Re: Considering a complete rework of RAID on my home compute server

Roberto Spadim <roberto@xxxxxxxxxxxxx> · Thu, 6 Jan 2011 00:05:31 -0200

could we implement a more flexible raid1? maybe with checksum? wrong
checksum = page failed or page with errors
page should be correct for a high performace
example,
mirror 1 = 4096 page size
mirror 2 = 8192 page size
mirror 3 = 512 page size

a good value for raid page size is 8192 (is multiple of 4096 and 512)
the checksum size shoud be multiple of page size
for example 1byte for each 512bytes, with a page of 8192bytes, we have
8192 pages checksum with only one page...

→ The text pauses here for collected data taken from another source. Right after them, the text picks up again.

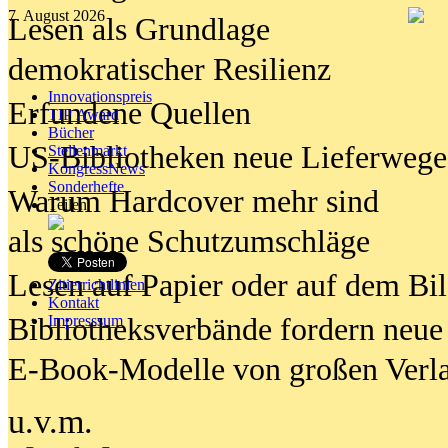
7. August 2026
Lesen als Grundlage
demokratischer Resilienz
Innovationspreis
Erfundene Quellen
TIP Award
Bücher
US-Bibliotheken neue Lieferwege
Stellenmarkt
KongressNews
Sonderhefte
Warum Hardcover mehr sind
Teilen
als schöne Schutzumschläge
Lesen auf Papier oder auf dem Bi
Zitierrichtlinien
Kontakt
Bibliotheksverbände fordern neue
Impresssum
E-Book-Modelle von großen Verl
u.v.m.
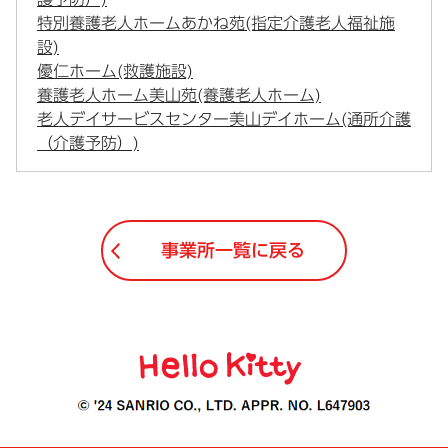
特別養護老人ホームあかね苑(指定介護老人福祉施
設)
優仁ホーム(救護施設)
養護老人ホーム美山苑(養護老人ホーム)
老人デイサービスセンター美山デイホーム(通所介護
（介護予防）)
事業所一覧に戻る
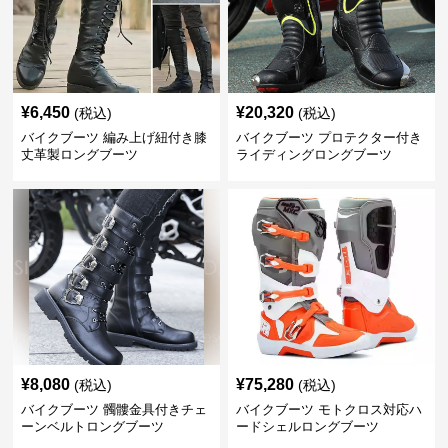
¥
6,450
¥
20,320
(税込)
(税込)
バイクブーツ 編み上げ紐付き膝
バイクブーツ プロテクター付き
丈革製ロングブーツ
ライディングロングブーツ
¥
8,080
¥
75,280
(税込)
(税込)
バイクブーツ 髑髏金具付きチェ
バイクブーツ モトクロス対応ハ
ーンベルトロングブーツ
ードシェルロングブーツ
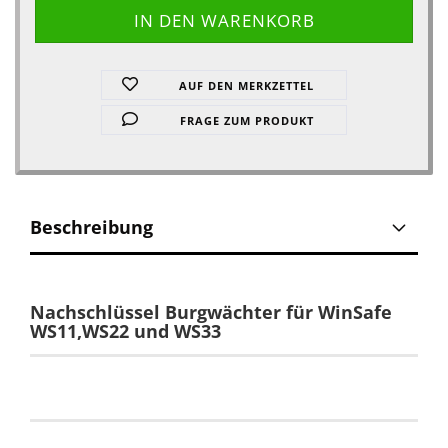
AUF DEN MERKZETTEL
FRAGE ZUM PRODUKT
Beschreibung
Nachschlüssel Burgwächter für WinSafe
WS11,WS22 und WS33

what's the `new` raid1 with checksum idea?
considering 8192 page size, with 3 mirrors...
the error is detect by page, not by mirror
pages make filesystem fast (ok, a little less than without raid)
low disk use for checksum

what we need...
example:
a raid with 8192001bytes
page size=8192   <- give at mdadm --create
checksum size per page = crc32? 4 bytes  <- give at mdadm --create ???
total pages =  floor(size/page size) = floor(8.192.001/8192) = 1000
(~1000,000122, we will lose 1 byte...)
checksums per page size = floor(page size / checksum size) =
floor(8192/4) = 2048
total checksum pages = ceil(total pages / checksums per page size) =
ceil(1000 / 2048) = 1 (0,48828125 we will have a lot of checksum
without use)
total data pages = total pages - check sum pages = 1000 - 1 = 999
total size for filesystem = total data pages * page size = 999 * 8192
= 8.183.808 bytes

should we usa more information? what about what's the newest drive?
for example, we remove disk1 and disk2,3 are online, so write to 2,3
will make 1 older... should we use disk last write time information?
maybe a page just for information? this could help us for check what's
the currently working disk, checksum should be included with this
value, for example 4096 bytes + this page value? or a page for
checksum and a page for last write time value? the idea is help to
know what's the newest value, a page startup could allow us to sync
pages on each disk

ideas:
*it does not do 'voting' on RAID1 with more than 2 devices
this could be done with per page last write time (raid 5 or raid6?)
*obviously it does not have per-block checksums anywhere
a per block checksum (raid 5 or raid6?)

got? any idea?
for example, imagine that we have ten 1TB  disks and we want a 1TB
'raid'  disk, the best option is RAID1 today, a mirror on every disk,
and a read speed very fast (if we could select right read algorithm,
for example closest head position, fastest read time, round robin,
page module per mirrors on raid (for example, 10 disks, a read at page
1, will read for disk 1, a read from page 12 will read from disk 2,
page 23, 3, 13, 43, will read from disk 3,  'page number' mod 'mirrors
on raid' = disk to read)

a fast resume, reading about openbsd we could get:

write algorithm (what disk should be write? raid 0 with strip for example)
read algorithm (what disk should be read? raid1 with good disks, could
read with closest head position, fastest read time, round robin,
etc...)
strip algorithm (raid0, raid0 with strip)
mirror algorithm (raid1)
checksum algorithm (none = raid1, crc disk ~ raid 5/6, crc page per
mirror = raid1 with checksum)
correction algorithm (?? any idea)
sync algorithm (per page / per disk ??)
start disk algorithm (per page? per disk? last write time? incremental
write number?)
checksum/correction location (at each disk more secure, or, at
external disk / file less secure)

a mdadm with all this options could make a very flexible raid
solution... i don't believe that we could have a more flexible than
this, any idea??
we have a lot of work done today... just remap it, ok we have more
thinks to do... anyone want a new project? md2? like v4l2?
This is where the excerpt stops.